KEUTAMAAN MENGIKHLASKAN PIUTANG KEPADA ORANG YANG KESULITAN

Ketika menagih piutang kepada orang lain hendaklah dengan cara baik dan tidak menyakitkan. Jika orang yang berhutang belum dapat membayar maka berikanlah waktu tenggang sampai mereka dapat melunasi. 

Allah tetapkan, batas pemberian waktu tenggang sampai si pengutang mendapat kemudahan untuk melunasi utangnya. Al-Qurthubi menyebutkan, ayat ini turut terkait kasus yang dialami bani Tsaqif dengan Bani al-Mughirah. Ketika Bani Tsaqif meminta Bani al-Mughirah untuk melunasi utangnya, mereka belum sanggup membayarnya. Mereka mengaku tidak memiliki apapun untuk dibayarkan, dan meminta waktu tunda sampai musim panen. Kemudian turun ayat ini. (Tafsir al-Qurthubi, 3/371)

Ini berbeda dengan aturan di masa jahiliyah. Orang yang berutang dan dia tidak bisa bayar sampai batas yang ditetapkan, maka dia harus menjual dirinya untuk jadi budak, agar bisa melunasi utangnya. Kemudian aturan ini dinasakh dalam islam. (Tafsir al-Qurthubi, 3/371).

Sebagian ulama mengatakan, pilihan memberikan waktu tenggang bagi orang yang tidak mampu melunasi utang adalah sifatnya perintah wajib.

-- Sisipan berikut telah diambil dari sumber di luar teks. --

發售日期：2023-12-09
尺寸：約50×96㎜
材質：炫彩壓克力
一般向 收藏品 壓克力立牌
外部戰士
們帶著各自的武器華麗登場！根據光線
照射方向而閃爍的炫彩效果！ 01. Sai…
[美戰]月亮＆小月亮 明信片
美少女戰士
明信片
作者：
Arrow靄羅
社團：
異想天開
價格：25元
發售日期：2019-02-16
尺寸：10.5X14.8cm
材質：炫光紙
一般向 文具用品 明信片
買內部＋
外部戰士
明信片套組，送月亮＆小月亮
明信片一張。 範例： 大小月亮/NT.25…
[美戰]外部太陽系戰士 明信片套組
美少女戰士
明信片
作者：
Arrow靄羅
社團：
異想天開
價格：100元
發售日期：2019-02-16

Ketika menafsirkan ayat di atas, Imam Ibnu Utsaimin menuliskan,

ومن فوائد الآية: وجوب إنظار المعسر – أي إمهاله حتى يوسر؛ لقوله تعالى: { فنظرة إلى ميسرة }؛ فلا تجوز مطالبته بالدَّين؛ ولا طلب الدَّين منه

"Diantara pelajaran dari ayat, wajibnya memberi waktu tenggang bagi orang yang kesulitan. Artinya memberi waktu tenggang sampai dia mendapat kemudahan. Berdasarkan firman Allah ta’ala, (yang artinya), “berilah tangguh sampai dia berkelapangan.” Sehingga tidak boleh menuntut dia agar berhutang di tempat lain atau menagih utangnya. (Tafsir al-Quran al-Karim, al-Baqarah, ayat 280).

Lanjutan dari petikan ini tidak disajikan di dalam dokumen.